The government announced that there could be a number of admissible reasons for withdrawing from a reservation without penalty, including a bereavement, job loss, a failure to get a mortgage or if the property itself is deemed unmortgageable. Otherwise, there would be a lost deposit or some other financial penalty to deter buyers from pulling out late in the day.
MHCLG recently gave more details of the New Year trial, likely to take place in the first quarter of 2020.
A MHCLG representative told a conveyancers' conference that the test would be carried out in two regions of the country, which have not yet been selected. The conveyancers and agents who will be involved have also not been selected yet, while the scope and details of the trial are still being assessed.

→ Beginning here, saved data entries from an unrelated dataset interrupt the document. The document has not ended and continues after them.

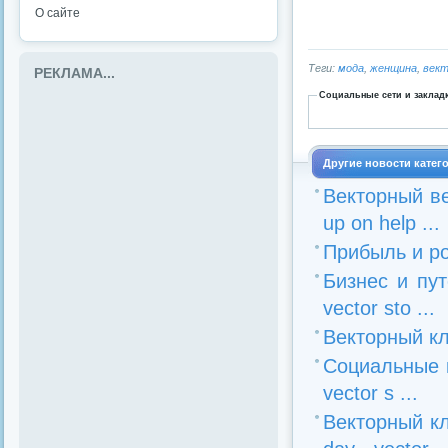
О сайте
Теги:
мода
,
женщина
,
век
РЕКЛАМА...
Социальные сети и заклад
Другие новости катег
Векторный ве
up on help ...
Прибыль и рос
Бизнес и пут
vector sto ...
Векторный кл
Социальные к
vector s ...
Векторный к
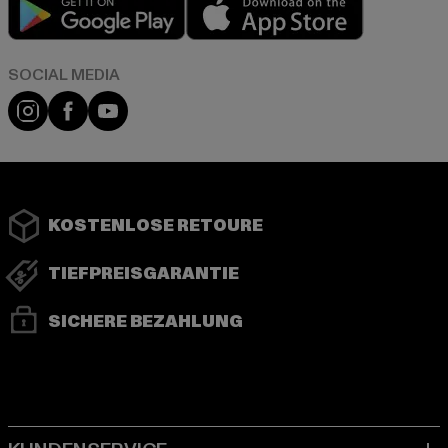
Play market
App store
Instagram
Facebook
YouTube
KOSTENLOSE RETOURE
TIEFPREISGARANTIE
SICHERE BEZAHLUNG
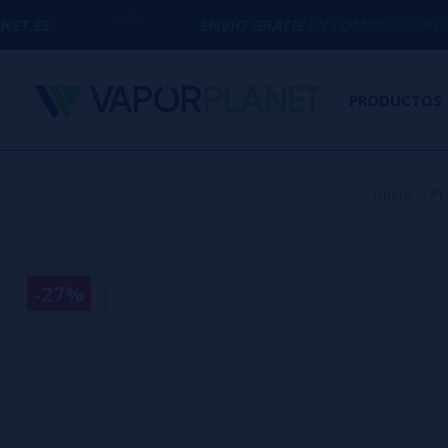
ENVÍO GRATIS
EN COMPRAS SUPERIORES A
50€
PRODUCTOS
Inicio
>
Pr
-27%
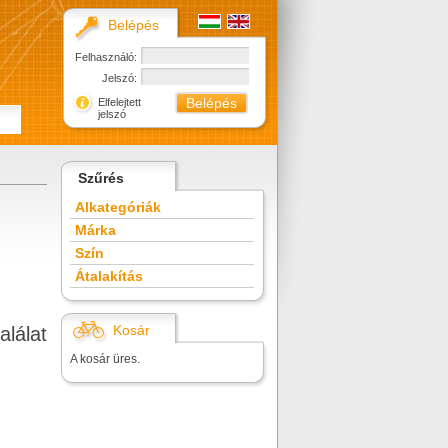
Belépés
Felhasználó:
Jelszó:
Elfelejtett
jelszó
Szűrés
Alkategóriák
Márka
Szín
Átalakítás
Kosár
alálat
A kosár üres.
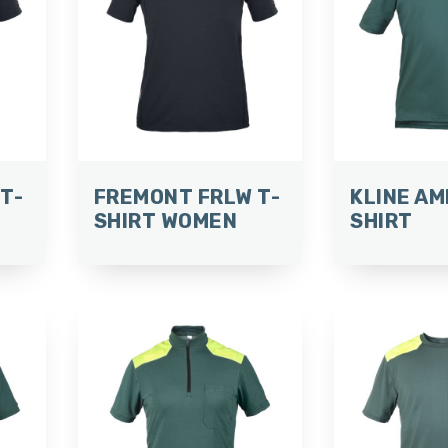
T-
FREMONT FRLW T-
KLINE AM
SHIRT WOMEN
SHIRT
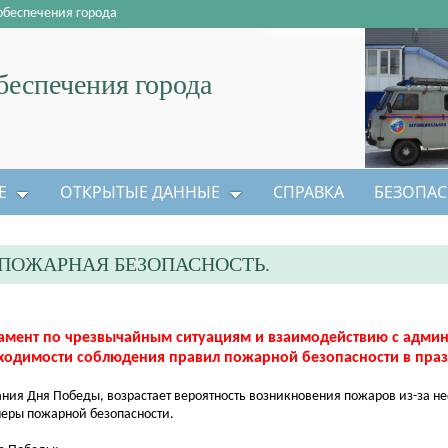
обеспечения города
еспечения города
Е
ОТКРЫТЫЕ ДАННЫЕ
СПРАВКА
БЕЗОПАС
ПОЖАРНАЯ БЕЗОПАСНОСТЬ.
амент по чрезвычайным ситуациям и взаимодействию с адми
ходимости соблюдения правил пожарной безопасности в пра
ия Дня Победы, возрастает вероятность возникновения пожаров из-за н
еры пожарной безопасности.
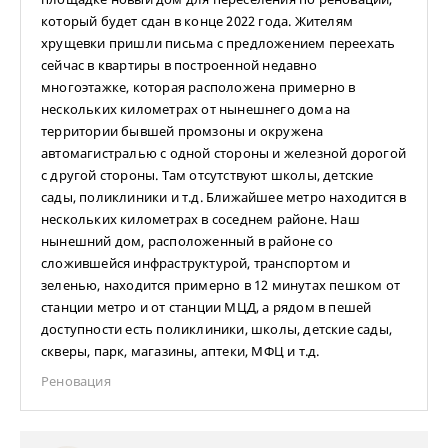
который будет сдан в конце 2022 года. Жителям
хрущевки пришли письма с предложением переехать
сейчас в квартиры в построенной недавно
многоэтажке, которая расположена примерно в
нескольких километрах от нынешнего дома на
территории бывшей промзоны и окружена
автомагистралью с одной стороны и железной дорогой
с другой стороны. Там отсутствуют школы, детские
сады, поликлиники и т.д. Ближайшее метро находится в
нескольких километрах в соседнем районе. Наш
нынешний дом, расположенный в районе со
сложившейся инфраструктурой, транспортом и
зеленью, находится примерно в 12 минутах пешком от
станции метро и от станции МЦД, а рядом в пешей
доступности есть поликлиники, школы, детские сады,
скверы, парк, магазины, аптеки, МФЦ и т.д.
Реновация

However, it's deemed likely that different variations of reservation agreement will be tested, with some potentially having a non-returnable deposit of £500 put down by the buyer, while others may have a £1,000 sum, and others may involve no advance payments whatsoever.
Reservation agreements divide opinion, but they won high-level endorsement over the summer when property personality Phil Spencer and his advice website Move IQ backed the concept.
"Whatever the market conditions, the real culprit is the legal blind spot in the way homes are bought and sold in England and Wales," Spencer, whose company has joined with PropTech firm Gazeal to push ahead with legally-binding agreements, said. "A legal system that allows buyers or sellers to abandon a sale a day before the exchange has always been a point of contention."
At the Bold Legal LIVE! conference in London, Prior informed conveyancers that MHCLG's research on the subject of fall-throughs suggested that between 25- 33% of house purchases collapsed mid-deal each year, costing consumers some £270 million in wasted fees. Prior said the homebuying process as it stood currently was riven with uncertainty for consumers.
The research also revealed that 33% of purchasers had a major concern that the seller would change their mind and not accept their offer or withdraw the home from sale. Meanwhile, 45% of sellers were concerned their buyer would have a change of heart part-way through the transaction.
Additionally, 66% of sellers and 70% of buyers were specifically worried that the sale would not make it to completion after they'd accepted an offer.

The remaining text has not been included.